Newbie Information - How to get started making a site

I use Microsoft products in the main and so this site deals with what I use or recommend, this is no reflection on other products, I talk about what I use or like and give my ideas and experiences, if your like minded read on.

When your new to the Internet everything seems overwhelming, you don't know how to do anything and if you did you have forgotten how, you don't know where to search and if you do find a search site you don't know what do when you get there. There is just to much information and not enough! 

Well AccessFP aims to help you get started on your site with the minimum of fuss.  The software I favour is of course FrontPage which is what the site is about. Here in the newbie pages and in Web Tools section. AccessFP aims to guide you through your first web page or site without you having to go out there and find what you need, everything should be available via links from this site. When it comes to the actual designing of your site i.e. what background should you use, how do you put in a background, etc etc, that is what the rest of the site is for. 

Now if you are viewing this site on a friends machine or via your local library or internet cafe, you are thinking is it worth it, how much will cost me? Well I can tell you now it IS worth it. You can get immense enjoyment from creating your own homepage, or even if you own a small business and can not really afford to splash out on expensive web designers and all that goes with it.  You CAN make a presence on the net and other than paying for your computer and modem you can be online now for a decent price.

So here you get the benefit of my learning experience. I have been on the net four years this November 2001 and have used FrontPage. If you want to know what I have learnt read on!
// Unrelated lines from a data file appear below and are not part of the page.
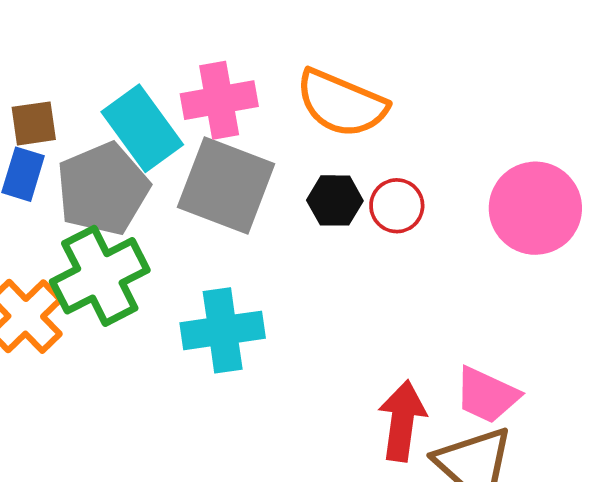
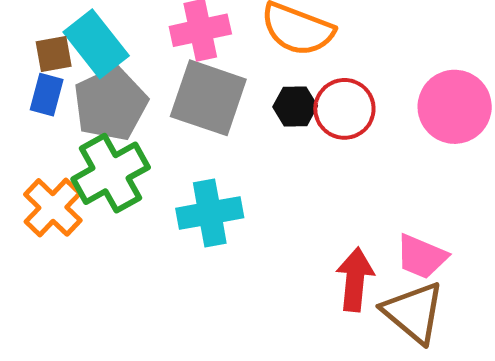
cyan rectangle: (142, 128) -> (96, 44), moved
red circle: (397, 206) -> (344, 109), size x1.4

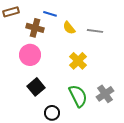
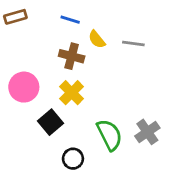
brown cross: (35, 28) -> (72, 56), moved
pink circle: (30, 55) -> (24, 87), moved
yellow cross: (78, 61) -> (72, 93), moved

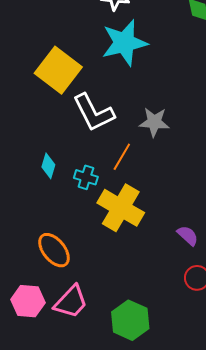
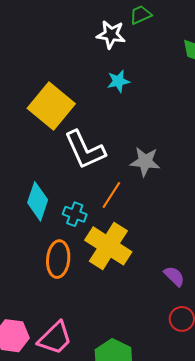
cyan star: (124, 43) -> (118, 81), size x0.5
cyan diamond: (48, 166) -> (38, 201), size x1.5
orange ellipse: (54, 250) -> (58, 259), moved, turned 42

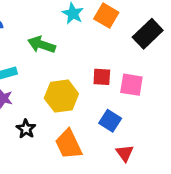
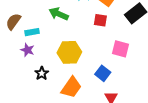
red square: (102, 77) -> (100, 20), moved
orange trapezoid: (69, 144) -> (71, 87), turned -125

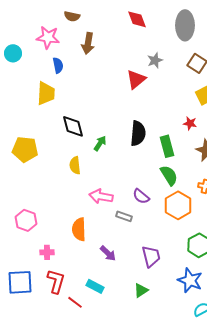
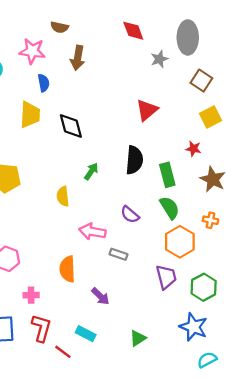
gray star: (155, 60) -> (159, 59), moved
red triangle: (136, 79) -> (147, 110), moved
black diamond: (73, 126) -> (71, 126), moved
purple semicircle: (141, 196) -> (130, 215), moved
purple trapezoid: (151, 256) -> (166, 277), moved

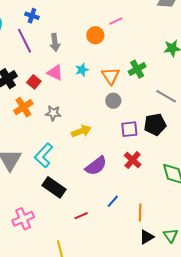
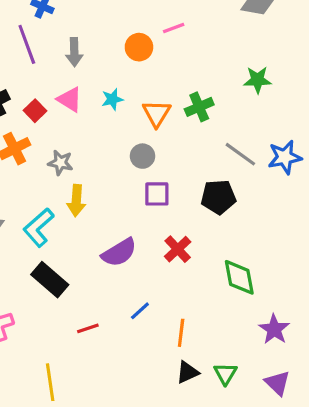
gray circle: (113, 101) -> (143, 156), moved
purple square: (129, 129) -> (157, 194), moved
yellow arrow: (81, 131) -> (76, 201), moved, turned 108

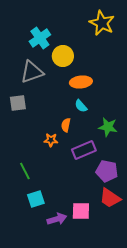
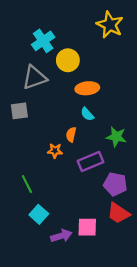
cyan square: (36, 199) -> (39, 214), turned -30

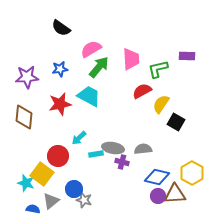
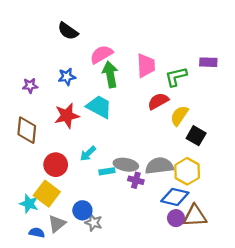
green arrow: (99, 67) -> (110, 74), turned -50
purple star: (27, 77) -> (30, 86), size x0.6
gray semicircle: (143, 149) -> (159, 166), size x1.4
red circle: (58, 156) -> (56, 165), moved
yellow hexagon: (192, 173) -> (187, 171), moved

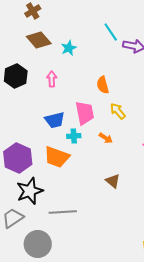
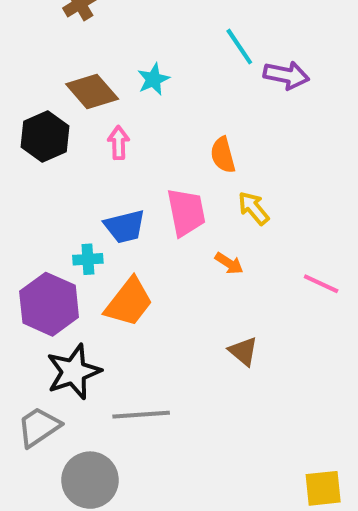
brown diamond: (39, 40) -> (92, 92), moved
cyan cross: (74, 136) -> (88, 259), moved
orange trapezoid: (57, 157) -> (129, 302), turned -72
Amended Eight years it's now 2005.

The first item on your Freebie shopping list is an ISP:

Apart from a computer and modem (which is a whole different ball game and I will presume you have them) what you need is a ISP (Internet Service Provider) An ISP is what connects you to the net. "There are so MANY out there" you cry.

For a Free FrontPage Extensions ISP Welshnet has had some good reports. If you already have an ISP but they do not support FrontPage extensions please check my FrontPage Free hosts pages.

However, the USA can now join us in free ISP's with NetZero it's only available in certain areas of the US at the moment, but they're expanding operations steadily.  The only real downfall is having to put up with advertisements on your screen (the higher resolution you have, the less intrusive they'll be).

This year Flat rate usage has become available, there are quite a few packages out there, when your choosing keep in mind not only the monthly price but the bandwidth and backup (tech support) that will be available.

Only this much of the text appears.